FCC Chairman Kevin Martin said Tuesday that cable operators who do not provide it with complete answers to its questions about moving channels from analog to digital could be fined, but also said the enforcement bureau had a "normal range of options." He added that he was not saying which option the FCC would chose.
"Obviously we always end up evaluating the specifics of what people end up providing, but I think that companies that did not provide sufficient answers would be subject to the commission's enforcement actions...That includes fines."
Martin said that some of the responses from cable operators did not appear to address the questions the FCC asked.
In a press scrum after an appearance at a Phoenix Center seminar in Washington where he talked about the inquiry, Martin specifically cited the response of top cable operator Comcast.
Martin drew a distinction between "most operators," who said they did not have all the information but were trying to get it--the FCC gave operators only 14 days to respond to the letters--and ones who said they weren't going to provide the information or provided longer narratives that "did not appear to address some of the factual, specific questions." Asked if he was talking about Comcast, he said "yes."
Comcast did not provide per-channel rate data or other contract information, for example, saying it would have taken 1,500 manhours (or woman hours, for that matter) to collect.
During his Phoenix Center presentation, Martin recounted the FCC's investigation into Comcast's management of BitTorrent traffic (the FCC concluded Comcast had violated its nondicsrimination principles). He said the company had denied using the management techniques it turned out to have used. Then, when he was asked about the inquiry into moving channels and operators who had not answered all the questions, Comcast came up again, at least obliquely.
"This is the very company who, not only denied things...but who did not answer our letters of inquiry in this
instance, where we were asking very basic question, for example about in which market have you taken programming off of expanded basic and moved it on to the digital basic package and in which markets have you continued to charge consumers the same amount despite that. And did you give consumers and local franchising authorities the proper notice."

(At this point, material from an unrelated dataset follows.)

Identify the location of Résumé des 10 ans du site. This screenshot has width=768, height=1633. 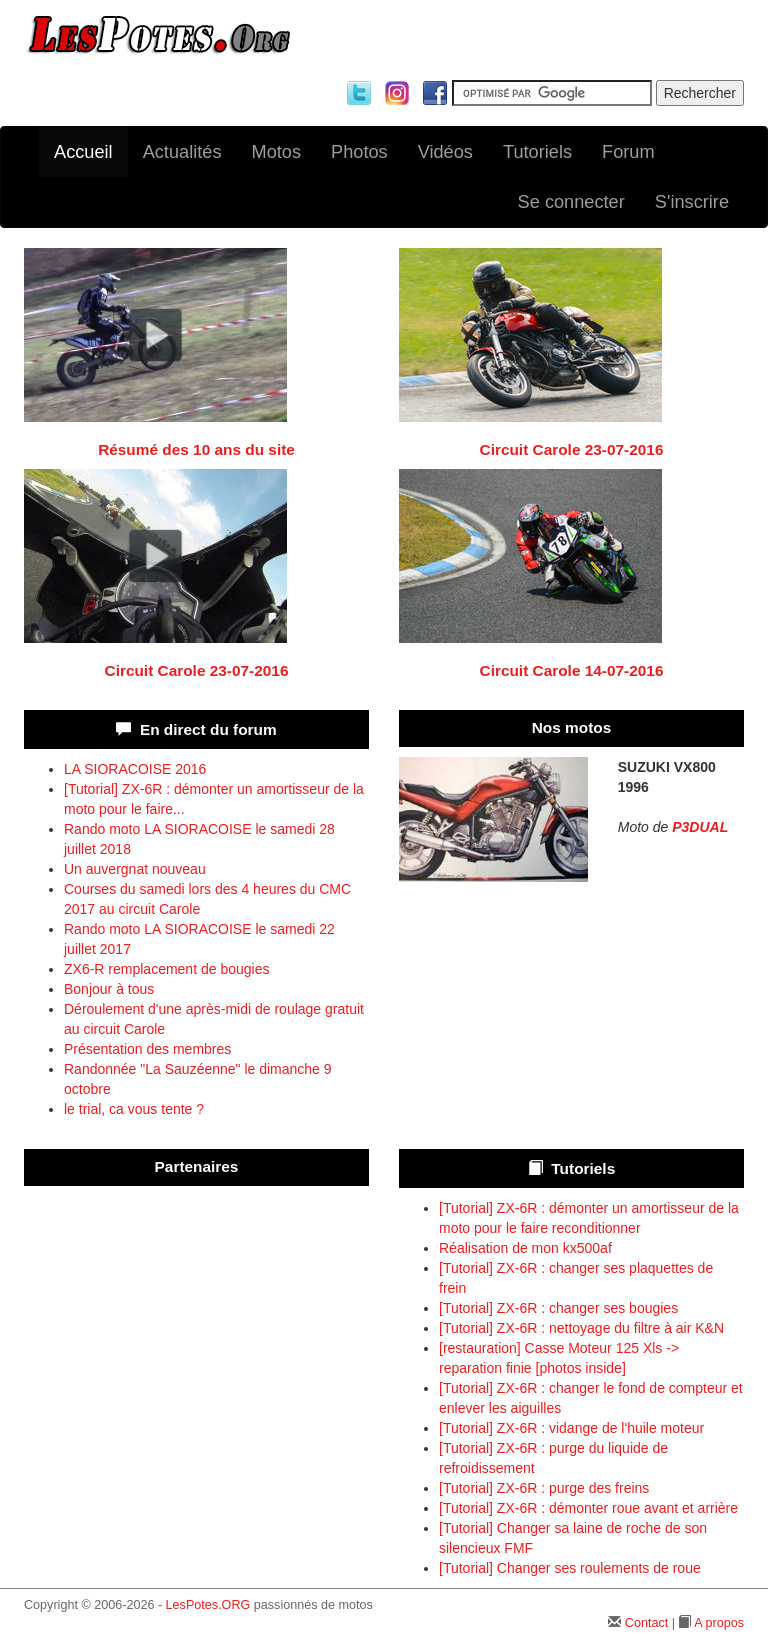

Martin pointed out that the FCC had issued a protective order for operators' confidential contract information.
Asked whether the FCC would have the authority to force cable operators to move channels from digital back to analog, Martin said he was not sure. But he said that the FCC has taken action when operators fail to provide adequate notice of channel moves, but said: " I don't think we have done that in the past," though he said he was not sure there was a limit on the FCC's authority to do so in the future.